Ultimately, Hedwig’s quest for recognition — which she understands as the celebrity robbed from her by Tommy’s success — becomes a quest for a different kind of recognition. She wants to be seen, by Tommy, for who she is and for the role she has played in his life — the ways in which he has become himself in dialogue with her.
When, at last, they are reunited face to face, Hedwig and Tommy are able at last to encounter, and forgive, one another as simultaneously full humans and incomplete ones: which is to say, they are both aware of one another as having the dignity of personhood, and aware too of the ways in which they have been shaped by one another, such that any talk of autonomous personhood becomes nonsensical. Hedwig takes on Tommy’s appearance, just as he has so often taken on her voice.
Their twinned, and often confusing and contradictory desires — to be, to be with, to become, to touch, to kiss, to be shaped by, and to shape — far better reflect my memories of being an uncertain teenager than the “orgasmic rush of lust” described in Rocky Horror, less confused about my bisexuality as such than about the very nature and purpose of sex at all.
There is, of course, an explicit Platonism at work here: one of Hedwig’s opening songs retells the “Origin of Love”, an extended riff on the speech of Aristophanes in Plato’s Symposium, in which human beings were originally unified dyads, before the jealous gods split them in two, cursing them to wander the earth for their destined “other half”. But by the end of the film, Hedwig suggests that the Platonic split is not a single cut but a kaleidoscope: she is half of Tommy, but so too is she half of Yitzhak, the film’s most unselfishly devoted character, whom she learns to recognize fully in return.
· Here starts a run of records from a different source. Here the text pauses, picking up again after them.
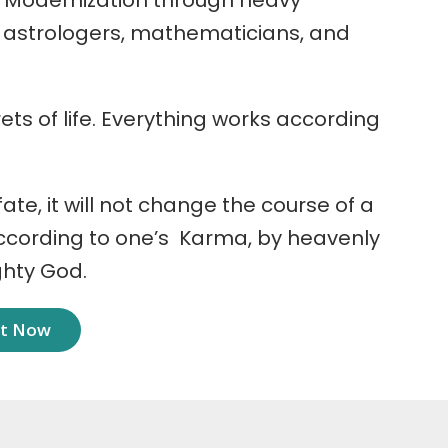
 Modernization through heavy
r astrologers, mathematicians, and
ets of life. Everything works according
 fate, it will not change the course of a
according to one’s Karma, by heavenly
ghty God.
nt Now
The film ends with Hedwig relinquishing her wig to Yitzhak, allowing him to at last achieve his dream of becoming the woman he loves.
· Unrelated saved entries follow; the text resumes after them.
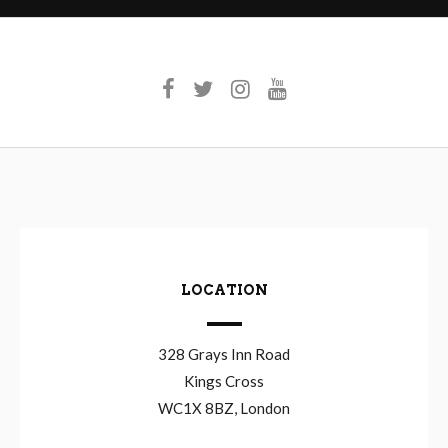
LOCATION
328 Grays Inn Road
Kings Cross
WC1X 8BZ, London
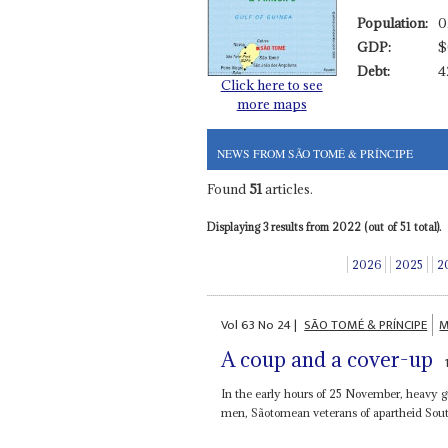
Population:
0
GDP:
$
Debt:
4
Click here to see
more maps
NEWS FROM SÃO TOMÉ & PRÍNCIPE
Found
51
articles.
Displaying 3 results from 2022 (out of 51 total).
2026
2025
2
Vol
63
No
24
|
SÃO TOMÉ & PRÍNCIPE
M
A coup and a cover-up
In the early hours of 25 November, heavy g
men, Sãotomean veterans of apartheid South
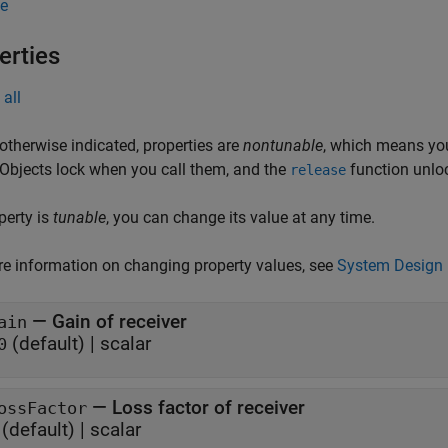
e
erties
all
otherwise indicated, properties are
nontunable
, which means you
 Objects lock when you call them, and the
function unlo
release
operty is
tunable
, you can change its value at any time.
e information on changing property values, see
System Design 
—
Gain of receiver
ain
(default) |
scalar
0
—
Loss factor of receiver
ossFactor
(default) |
scalar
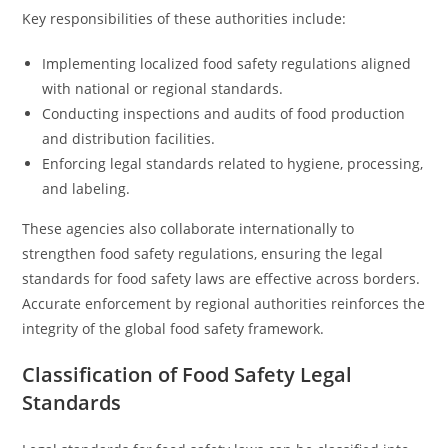
Key responsibilities of these authorities include:
Implementing localized food safety regulations aligned
with national or regional standards.
Conducting inspections and audits of food production
and distribution facilities.
Enforcing legal standards related to hygiene, processing,
and labeling.
These agencies also collaborate internationally to
strengthen food safety regulations, ensuring the legal
standards for food safety laws are effective across borders.
Accurate enforcement by regional authorities reinforces the
integrity of the global food safety framework.
Classification of Food Safety Legal
Standards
It is that vision of queer life, and of queer love, I find most promising, and most hopeful. It is a vision of love that resists the consumptive demands of modern sexual culture — the brass rings of compulsory traditional heterosexuality, as well as the neoliberal fantasy of sexual capitalism that has permeated relationships of all orientations. It is a vision of love that tells us that the erotic is not a kind of Sexual Autonomous Zone in our lives, to be found exclusively in discrete acts of fulfillment, but in the way we want to better know and be known by, those we love, and in the way that our various vulnerabilities to those we desire shape us in turn, such that we — in some sense — become them.